Peter Ellis--An Unsafe Conviction
At Contra Celsum we have previously called people's attention to what appears to be one of the worst violations of criminal due process and justice in New Zealand. It has been dubbed the Christchurch Creche Case. It involved the trial and conviction of one Peter Ellis.
Ellis is now dying of incurable cancer. His days upon earth are coming to an end. He wants to be vindicated before he dies. It should have happened years ago--but it is always hard for a justice system which has so many reputations to protect to admit a gross miscarriage of justice. For our part, we became convinced of the innocence of Ellis upon reading Lynley Hood's A City Possessed--a book demanding to be read.
During the trial of Ellis events were witnessed by a young court reporter, Martin van Beynen. Now, much older, Beynen recounts the Ellis trial(s).
Peter Ellis, seen here in 2003, is making a last-ditch attempt to clear his name, and Martin van Beynen believes that should happen.
Ellis worked as a childcare worker at the Christchurch Civic Creche. In 1991, an allegation by one of his charges eventually escalated into a police investigation in which about 120 children were interviewed by specialist Social Welfare Department interviewers. About 40 children reported some form of abuse, some of it mundane, some of it fantastical and bizarre, featuring infanticide and cannibalism.
. . . . The abuse in Christchurch was thought to be well organised, top people were involved and somehow the perpetrators were so cunning they managed to get away with it for years.
It was soon clear that if Ellis had sexually abused children in his care in the manner suggested, he needed accomplices. By the end of 1992, police had charged four women creche staff and Ellis. The women were discharged before trial but Ellis went on to be convicted of 16 charges relating to seven children. Three of the convictions were overturned when one of the children recanted.

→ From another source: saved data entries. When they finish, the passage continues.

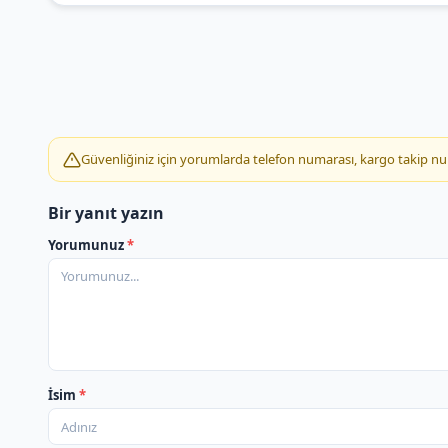
Güvenliğiniz için yorumlarda telefon numarası, kargo takip numar
Bir yanıt yazın
Yorumunuz
*
İsim
*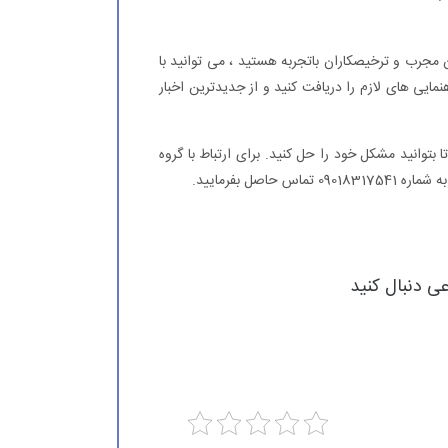
مجرب و ترخیصکاران باتجربه هستید ، می توانید با
نمایی های لازم را دریافت کنید و از جدیدترین اخبار
بتوانید مشکل خود را حل کنید. برای ارتباط با گروه
عی دنبال کنید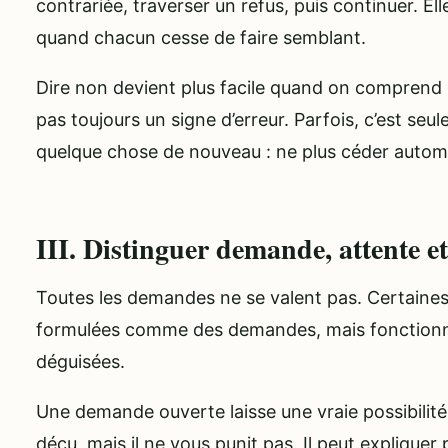
contrariée, traverser un refus, puis continuer. E
quand chacun cesse de faire semblant.
Dire non devient plus facile quand on comprend q
pas toujours un signe d’erreur. Parfois, c’est seul
quelque chose de nouveau : ne plus céder auto
III. Distinguer demande, attente e
Toutes les demandes ne se valent pas. Certaines
formulées comme des demandes, mais fonctionn
déguisées.
Une demande ouverte laisse une vraie possibilité 
déçu, mais il ne vous punit pas. Il peut expliquer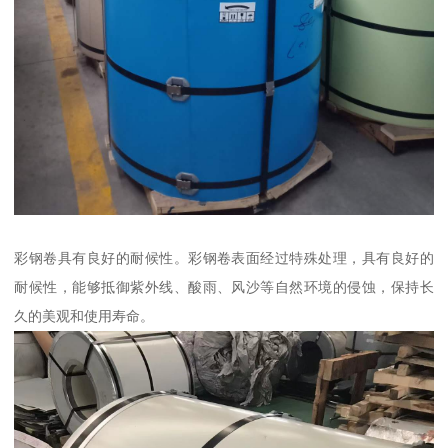
彩钢卷具有良好的耐候性。彩钢卷表面经过特殊处理，具有良好的
耐候性，能够抵御紫外线、酸雨、风沙等自然环境的侵蚀，保持长
久的美观和使用寿命。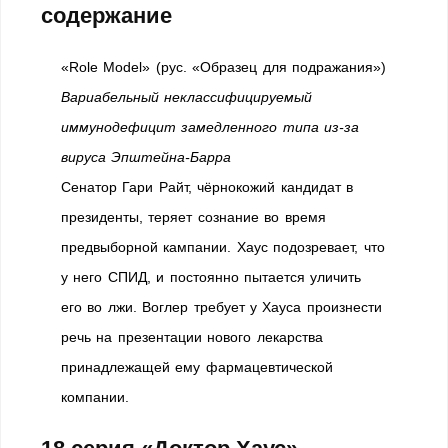
содержание
«Role Model» (рус. «Образец для подражания»)
Вариабельный неклассифицируемый
иммунодефицит замедленного типа из-за
вируса Эпштейна-Барра
Сенатор Гари Райт, чёрнокожий кандидат в
президенты, теряет сознание во время
предвыборной кампании. Хаус подозревает, что
у него СПИД, и постоянно пытается уличить
его во лжи. Воглер требует у Хауса произнести
речь на презентации нового лекарства
принадлежащей ему фармацевтической
компании.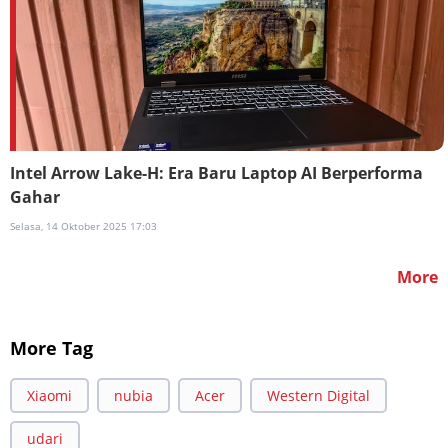
Intel Arrow Lake-H: Era Baru Laptop AI Berperforma
Gahar
Selasa, 14 Oktober 2025 17:03
More
More Tag
Xiaomi
nubia
Acer
Western Digital
udari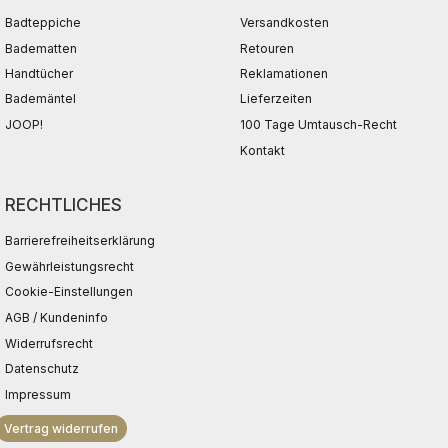
Badteppiche
Versandkosten
Badematten
Retouren
Handtücher
Reklamationen
Bademäntel
Lieferzeiten
JOOP!
100 Tage Umtausch-Recht
Kontakt
RECHTLICHES
Barrierefreiheitserklärung
Gewährleistungsrecht
Cookie-Einstellungen
AGB / Kundeninfo
Widerrufsrecht
Datenschutz
Impressum
Vertrag widerrufen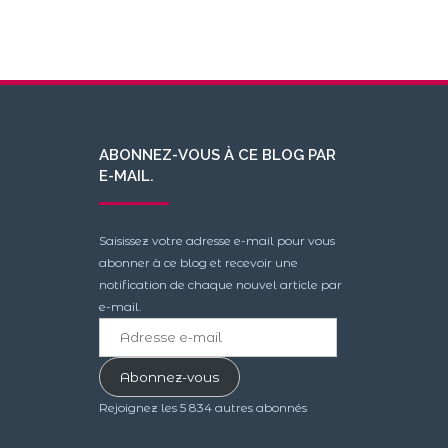
ABONNEZ-VOUS À CE BLOG PAR
E-MAIL.
Saisissez votre adresse e-mail pour vous
abonner à ce blog et recevoir une
notification de chaque nouvel article par
e-mail.
Adresse
e-
mail
Abonnez-vous
Rejoignez les 5 834 autres abonnés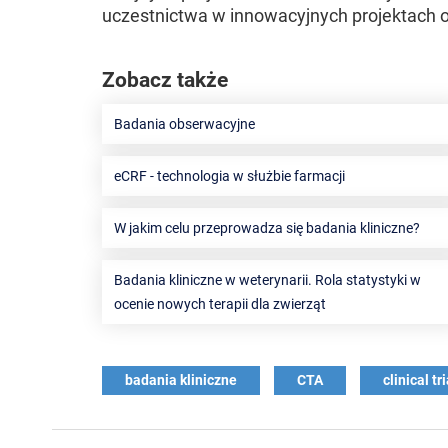
uczestnictwa w innowacyjnych projektach
Zobacz także
Badania obserwacyjne
eCRF - technologia w służbie farmacji
W jakim celu przeprowadza się badania kliniczne?
Badania kliniczne w weterynarii. Rola statystyki w
ocenie nowych terapii dla zwierząt
badania kliniczne
CTA
clinical tr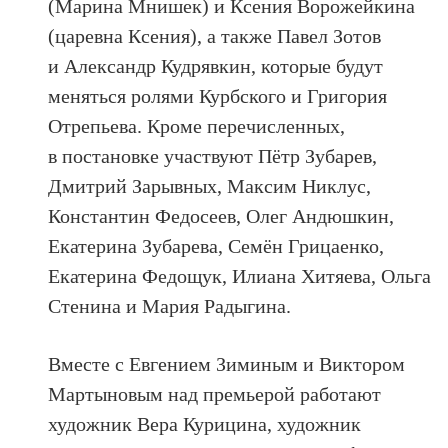
(Марина Мнишек) и Ксения Ворожейкина
(царевна Ксения), а также Павел Зотов
и Александр Кудрявкин, которые будут
меняться ролями Курбского и Григория
Отрепьева. Кроме перечисленных,
в постановке участвуют Пётр Зубарев,
Дмитрий Зарывных, Максим Никлус,
Константин Федосеев, Олег Андюшкин,
Екатерина Зубарева, Семён Грицаенко,
Екатерина Федощук, Илиана Хитяева, Ольга
Стенина и Мария Радыгина.
Вместе с Евгением Зиминым и Виктором
Мартыновым над премьерой работают
художник Вера Курицина, художник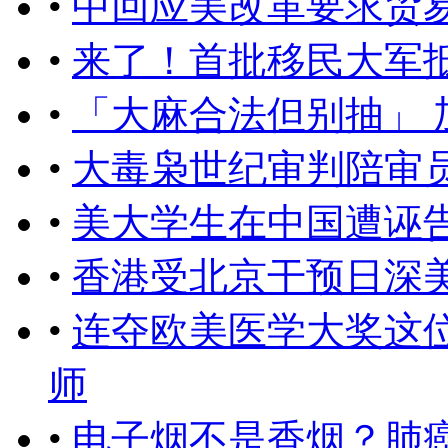
•
中回应美改革要求贸
•
来了！首批移民大军
•
「大麻合法但别抽」
•
大毒枭世纪审判陪审
•
美大学生在中国遭诬
•
香港受北京干预日深
•
连夺欧美医学大奖这
师
•
电子烟不是香烟？肺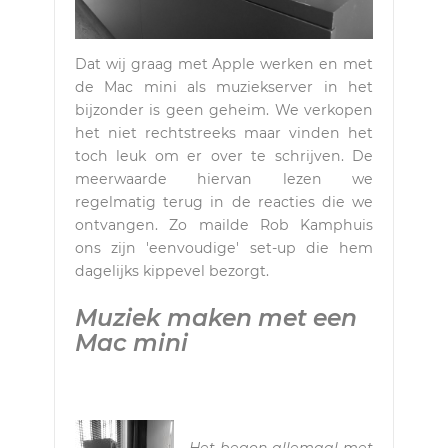
Dat wij graag met Apple werken en met
de Mac mini als muziekserver in het
bijzonder is geen geheim. We verkopen
het niet rechtstreeks maar vinden het
toch leuk om er over te schrijven. De
meerwaarde hiervan lezen we
regelmatig terug in de reacties die we
ontvangen. Zo mailde Rob Kamphuis
ons zijn 'eenvoudige' set-up die hem
dagelijks kippevel bezorgt.
Muziek maken met een
Mac mini
Het begon allemaal met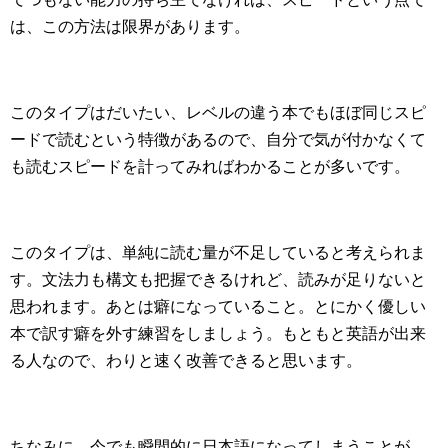
は、この方法は限界があります。
このタイプはだいたい、レベルの違う本でもほぼ同じスピ
ードで読むという特徴があるので、自分で気が付かなくて
も読むスピードを計ってみればわかることが多いです。
このタイプは、単純に読む量が不足していると考えられま
す。文法力も構文も把握できるけれど、読みが足りないと
思われます。あとは癖になっていること。とにかく優しい
本で訳す癖を外す練習をしましょう。もともと英語が出来
る人なので、わりと速く改善できると思います。
ちなみに、今でも瞬間的に日本語になってしまうことが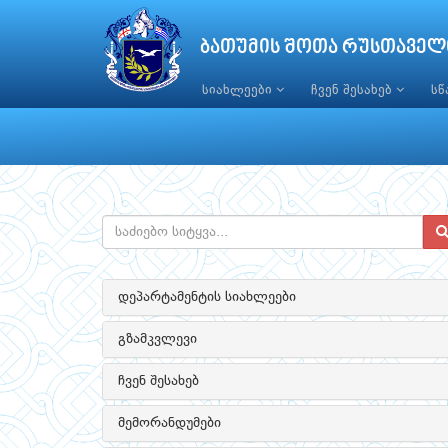
ბათუმის შოთა რუსთაველ
სიახლეები
ჩვენ შესახებ
ს
დეპარტამენტის სიახლეები
გზამკვლევი
ჩვენ შესახებ
მემორანდუმები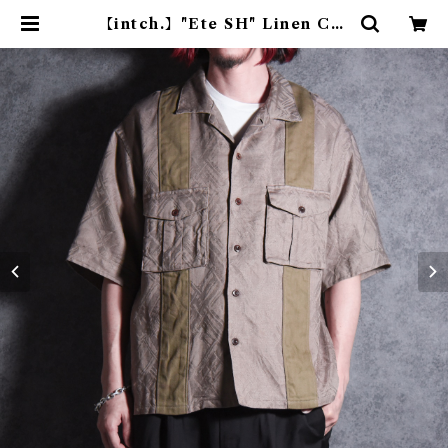
【intch.】"Ete SH" Linen Cot
ton Jacquard Safari Shirts B
eige インチ "エテ エスエイチ" リ
ネン コットン ジャガード サファリ
シャツ ベージュ | mark & collar
s (マークアンドカラーズ)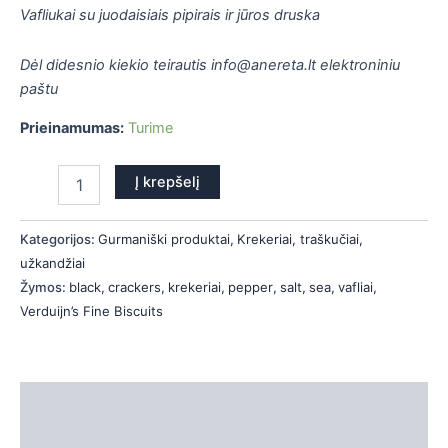
Vafliukai su juodaisiais pipirais ir jūros druska
is
is
Dėl didesnio kiekio teirautis info@anereta.lt elektroniniu
paštu
is
Prieinamumas:
Turime
is
Į krepšelį
Kategorijos:
Gurmaniški produktai
,
Krekeriai, traškučiai,
užkandžiai
Žymos:
black
,
crackers
,
krekeriai
,
pepper
,
salt
,
sea
,
vafliai
,
Verduijn’s Fine Biscuits
Aprašymas
Papildoma informacija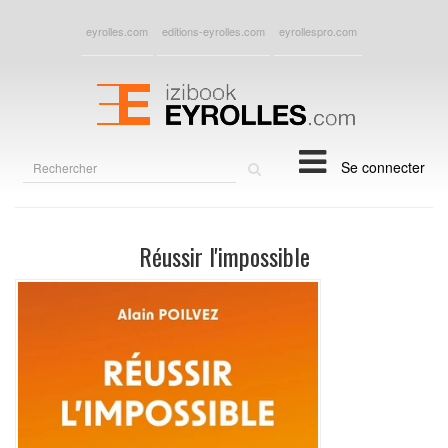
eyrolles.com
editions-eyrolles.com
eyrollespro.com
Rechercher
Se connecter
sur
le
site
Réussir l'impossible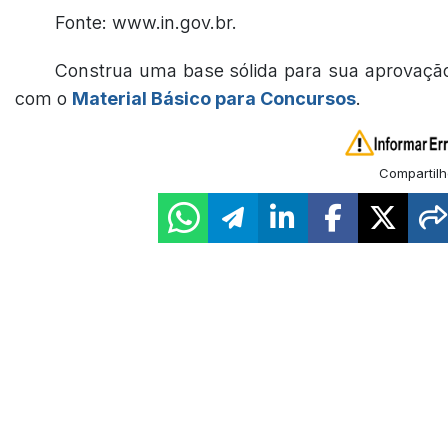
Fonte: www.in.gov.br.
Construa uma base sólida para sua aprovaçã
com o
Material Básico para Concursos
.
Compartilh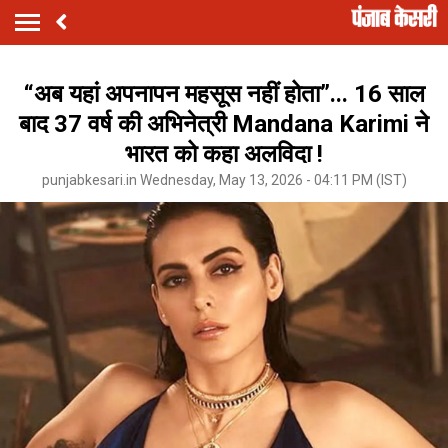
“अब यहां अपनापन महसूस नहीं होता”... 16 साल
बाद 37 वर्ष की अभिनेत्री Mandana Karimi ने
भारत को कहा अलविदा !
punjabkesari.in Wednesday, May 13, 2026 - 04:11 PM (IST)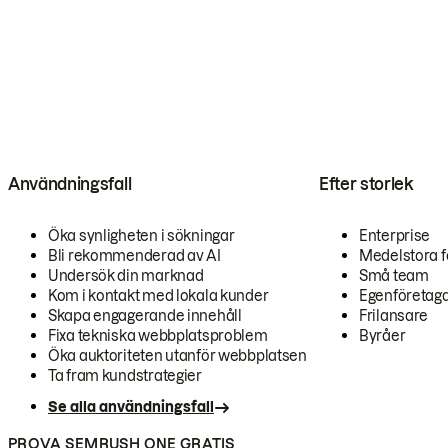
Användningsfall
Efter storlek
Öka synligheten i sökningar
Enterprise
Bli rekommenderad av AI
Medelstora f
Undersök din marknad
Små team
Kom i kontakt med lokala kunder
Egenföretag
Skapa engagerande innehåll
Frilansare
Fixa tekniska webbplatsproblem
Byråer
Öka auktoriteten utanför webbplatsen
Ta fram kundstrategier
Se alla användningsfall
PROVA SEMRUSH ONE GRATIS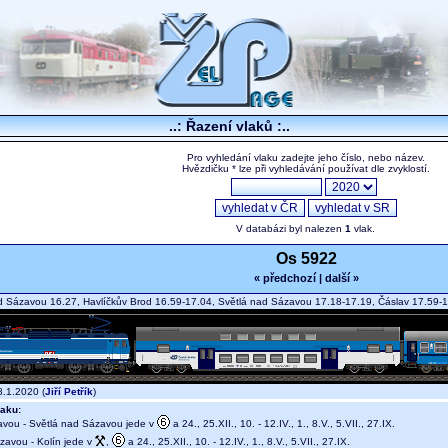
..: Řazení vlaků :..
Pro vyhledání vlaku zadejte jeho číslo, nebo název.
Hvězdičku * lze při vyhledávání používat dle zvyklostí.
V databázi byl nalezen
1
vlak.
Os 5922
« předchozí
|
další »
 Sázavou 16.27, Havlíčkův Brod 16.59-17.04, Světlá nad Sázavou 17.18-17.19, Čáslav 17.59-
.1.2020 (
Jiří Petřík
)
aku:
vou - Světlá nad Sázavou jede v
a 24., 25.XII., 10. - 12.IV., 1., 8.V., 5.VII., 27.IX.
avou - Kolín jede v
,
a 24., 25.XII., 10. - 12.IV., 1., 8.V., 5.VII., 27.IX.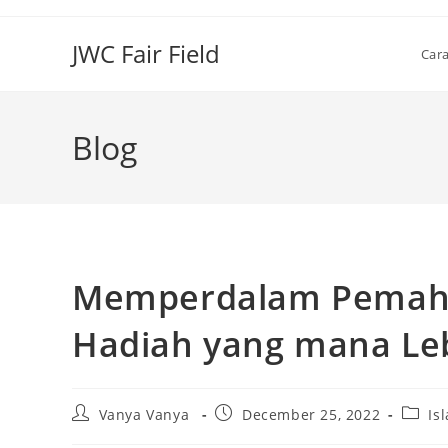
Skip
to
JWC Fair Field
Car
content
Blog
Memperdalam Pemaha
Hadiah yang mana Leb
Post
Post
Post
Vanya Vanya
December 25, 2022
Is
author:
published:
catego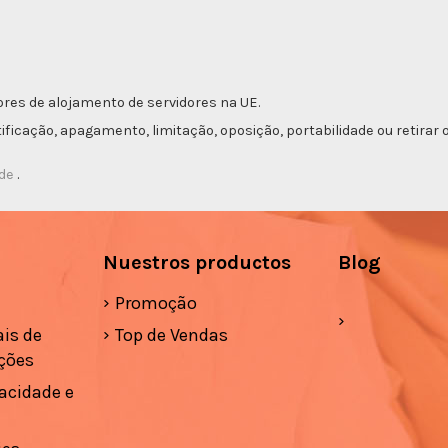
res de alojamento de servidores na UE.
etificação, apagamento, limitação, oposição, portabilidade ou retir
ade
.
Nuestros productos
Blog
Promoção
is de
Top de Vendas
ções
vacidade e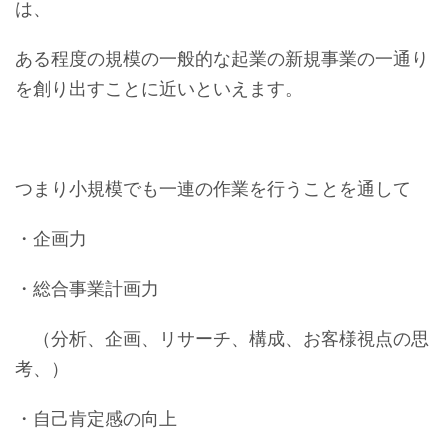
は、
ある程度の規模の一般的な起業の新規事業の一通り
を創り出すことに近いといえます。
つまり小規模でも一連の作業を行うことを通して
・企画力
・総合事業計画力
（分析、企画、リサーチ、構成、お客様視点の思
考、）
・自己肯定感の向上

The Civic Creche case is not an exciting case in the vein of intriguing murders and whodunnits. It does not contain puzzling clues or relationship dramas. Its central allegations are sordid and off-putting and it never grabbed the public attention it deserved. At its heart, the case presented a simple question. Were the accounts elicited from the children reliable? No corroborating evidence, such as physical injuries, was available.
As a youngish court reporter, I saw the videos, listened to the children in court and heard all the evidence. My view was the accounts emerging from the interviews of the children were totally unreliable. It just seemed common sense.
The first problem was the lead-up to the interviews. Some of the parents were networking and had already asked their children leading questions before their specialist interviews. Some children had talked to each other.
The social welfare interviews were professional enough for the time but the children were hardly ever challenged, no matter how fanciful their answers. If the answers were inconsistent or incoherent, then they would be asked again in more elaborate form until an acceptable answer was elicited.
In many interviews it was not so much about believing the children but believing the children only when an implausible answer became more plausible. If they did not disclose or were unclear, they were brought back for more interviews. The children, most between 5 and 8, were recalling events from two or three years earlier.
Interviewers fed them tidied-up summaries of their most plausible stories and then told them to continue. As the interviews continued, allegations became more bizarre, as though the children believed they had to perform better to satisfy the adults. Some almost begged for the interviews to end.
The quality of evidence rendered the convictions against Peter Ellis not only unsafe but farcical.
Lynley Hood, author of A City Possessed, which Martin van Beynen calls the best review of the Christchurch Civic Creche case.
After 26 years people could be forgiven for thinking it's too late to start yet another chapter in the legal saga that has already featured two Court of Appeal hearings and a review by former Chief Justice Sir Thomas Eichelbaum. The best review was in fact Lynley Hood's book A City Possessed.
Ellis will have to bring new evidence to the table. It will reveal that advances in how allegedly abused young children should be interviewed, especially against a background seen in Christchurch in the early 90s, throw huge doubt on the creche interviews.
The Civic Creche case is probably New Zealand's most important case in its illustration of how a justice system, with all its checks and balances, will always be susceptible to prejudice, public mood and paranoia. . . . The small matter of a man wrongly convicted on flawed evidence needs to be dealt with.